Postprocessing technique of the discontinuous Galerkin method for solving delay differential equations

Abstract

We introduce an innovative postprocessing technique aimed at refining the accuracy of the discontinuous Galerkin method for solving linear delay differential equations (DDEs) with vanishing delays. The fundamental idea behind this postprocessing technique is to enhance the discontinuous Galerkin solution of degree k by incorporating a generalized Jacobi polynomial of degree \(k+1\).
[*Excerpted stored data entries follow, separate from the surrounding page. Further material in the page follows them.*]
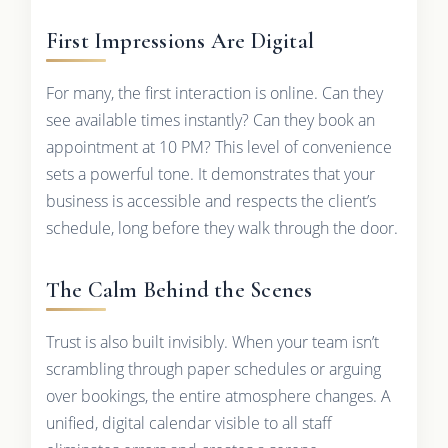
First Impressions Are Digital
For many, the first interaction is online. Can they
see available times instantly? Can they book an
appointment at 10 PM? This level of convenience
sets a powerful tone. It demonstrates that your
business is accessible and respects the client’s
schedule, long before they walk through the door.
The Calm Behind the Scenes
Trust is also built invisibly. When your team isn’t
scrambling through paper schedules or arguing
over bookings, the entire atmosphere changes. A
unified, digital calendar visible to all staff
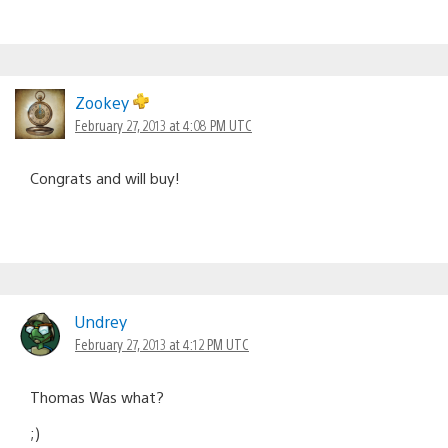
Zookey
February 27, 2013 at 4:08 PM UTC
Congrats and will buy!
Undrey
February 27, 2013 at 4:12 PM UTC
Thomas Was what?
;)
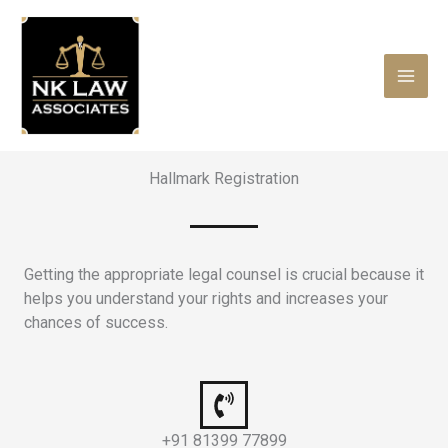
Skip
to
content
Hallmark Registration
Getting the appropriate legal counsel is crucial because it
helps you understand your rights and increases your
chances of success.
+91 81399 77899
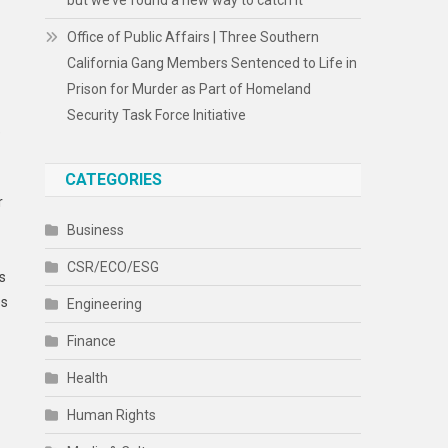
but we’ve found a new way to catch it
Office of Public Affairs | Three Southern
California Gang Members Sentenced to Life in
Prison for Murder as Part of Homeland
Security Task Force Initiative
e
CATEGORIES
r
Business
CSR/ECO/ESG
s
es
Engineering
Finance
Health
Human Rights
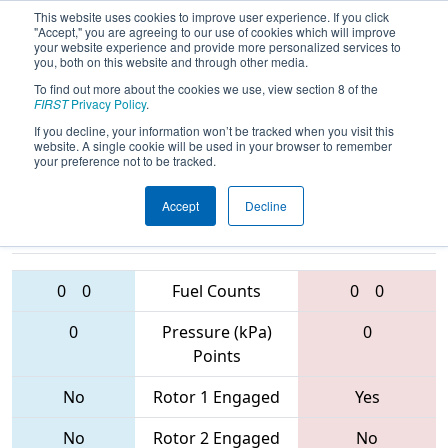
This website uses cookies to improve user experience. If you click
"Accept," you are agreeing to our use of cookies which will improve
your website experience and provide more personalized services to
you, both on this website and through other media.
To find out more about the cookies we use, view section 8 of the
2017
Qualification Match 70
- Idaho
FIRST
Privacy Policy
.
Regional
If you decline, your information won’t be tracked when you visit this
website. A single cookie will be used in your browser to remember
your preference not to be tracked.
Accept
Decline
2486 • 1566 •
3145 • 6400 •
5499
Teams
996
0
0
Fuel Counts
0
0
0
Pressure (kPa)
0
Points
No
Rotor 1 Engaged
Yes
No
Rotor 2 Engaged
No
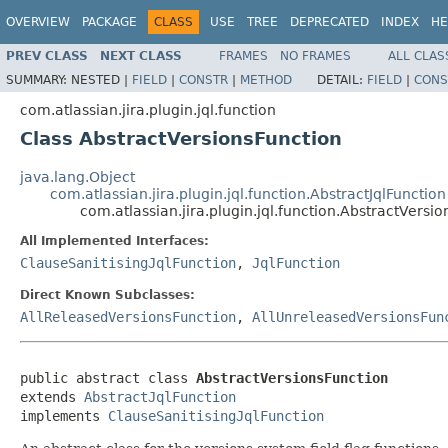
OVERVIEW
PACKAGE
CLASS
USE
TREE
DEPRECATED
INDEX
HE
PREV CLASS
NEXT CLASS
FRAMES
NO FRAMES
ALL CLAS
SUMMARY:
NESTED |
FIELD
|
CONSTR
|
METHOD
DETAIL:
FIELD
|
CONS
com.atlassian.jira.plugin.jql.function
Class AbstractVersionsFunction
java.lang.Object
com.atlassian.jira.plugin.jql.function.AbstractJqlFunction
com.atlassian.jira.plugin.jql.function.AbstractVersi
All Implemented Interfaces:
ClauseSanitisingJqlFunction
,
JqlFunction
Direct Known Subclasses:
AllReleasedVersionsFunction
,
AllUnreleasedVersionsFun
public abstract class 
AbstractVersionsFunction
extends 
AbstractJqlFunction
implements 
ClauseSanitisingJqlFunction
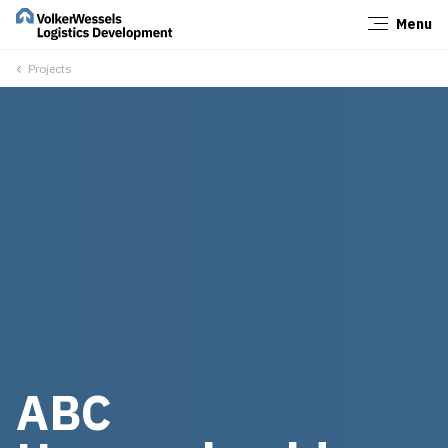
Menu
Close
Projects
ABC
We demonstrate that this postprocessing step enhances convergence by one order under the \(L^\infty \)-norm. Moreover, we apply this technique to both nonlinear DDEs with vanishing delays and linear DDEs with non-vanishing delays. We further validated the theoretical results through a series of numerical examples.

Some proofs

1.1 Proof of Lemma 2.1

Proof

Since the \(L^\infty \)-error estimate (2.4) has been established in [16, Corollary 3.4], our task is now reduced to verifying the \(L^2\)- and \(H^1\)-error estimates.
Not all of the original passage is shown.